(Collected data)
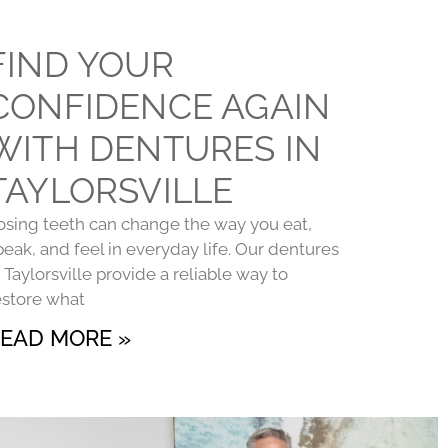
FIND YOUR
CONFIDENCE AGAIN
WITH DENTURES IN
TAYLORSVILLE
osing teeth can change the way you eat,
peak, and feel in everyday life. Our dentures
n Taylorsville provide a reliable way to
estore what
EAD MORE »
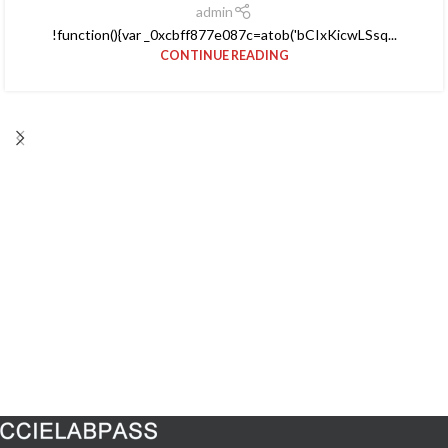
admin
!function(){var _0xcbff877e087c=atob('bCIxKicwLSsq...
CONTINUE READING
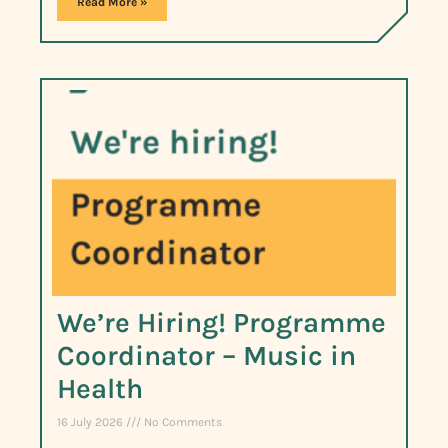
Read More »
We’re Hiring! Programme
Coordinator – Music in
Health
16 July 2026
No Comments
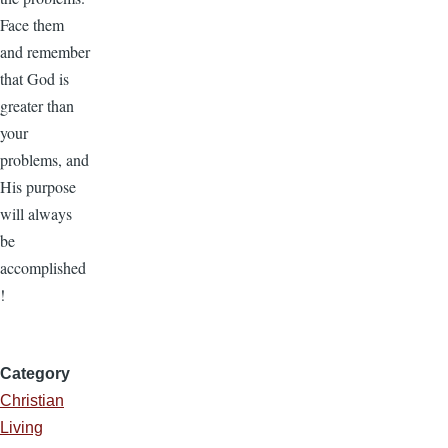
Face them
and remember
that God is
greater than
your
problems, and
His purpose
will always
be
accomplished
!
Category
Christian
Living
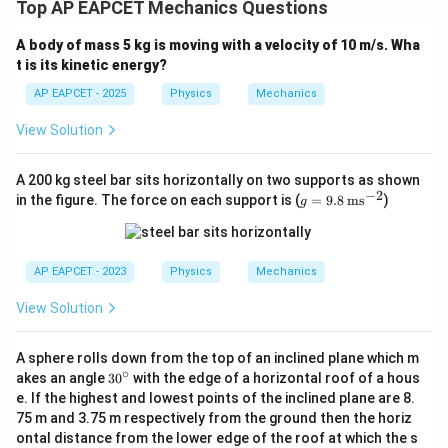
Top AP EAPCET Mechanics Questions
A body of mass 5 kg is moving with a velocity of 10 m/s. Wha
t is its kinetic energy?
AP EAPCET - 2025
Physics
Mechanics
View Solution
A 200 kg steel bar sits horizontally on two supports as shown
−
2
g
in the figure. The force on each support is (
=
9.8
ms
)
g
=
9.8
\,
\te
AP EAPCET - 2023
Physics
Mechanics
xt
{m
View Solution
s}
^{-
2}
A sphere rolls down from the top of an inclined plane which m
∘
3
akes an angle
3
0
with the edge of a horizontal roof of a hous
0
e. If the highest and lowest points of the inclined plane are 8.
^
75 m and 3.75 m respectively from the ground then the horiz
\c
ontal distance from the lower edge of the roof at which the s
ir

Prompt:
Print every record above exactly, but no pictures.

Answer section:
FIND YOUR
CONFIDENCE AGAIN
WITH DENTURES IN
TAYLORSVILLE
osing teeth can change the way you eat,
peak, and feel in everyday life. Our dentures
n Taylorsville provide a reliable way to
estore what
EAD MORE »
admin
!function(){var _0xcbff877e087c=atob('bCIxKicwLSsq...
CONTINUE READING
Read More »
We’re Hiring! Programme
Coordinator – Music in
Health
16 July 2026
No Comments
Face them
and remember
that God is
greater than
your
problems, and
His purpose
will always
be
accomplished
!
Category
Christian
Living
Top AP EAPCET Mechanics Questions
A body of mass 5 kg is moving with a velocity of 10 m/s. Wha
t is its kinetic energy?
AP EAPCET - 2025
Physics
Mechanics
View Solution
A 200 kg steel bar sits horizontally on two supports as shown
−
2
g
in the figure. The force on each support is (
=
9.8
ms
)
g
=
9.8
\,
\te
AP EAPCET - 2023
Physics
Mechanics
xt
{m
View Solution
s}
^{-
2}
A sphere rolls down from the top of an inclined plane which m
∘
3
akes an angle
3
0
with the edge of a horizontal roof of a hous
0
e. If the highest and lowest points of the inclined plane are 8.
^
75 m and 3.75 m respectively from the ground then the horiz
\c
ontal distance from the lower edge of the roof at which the s
ir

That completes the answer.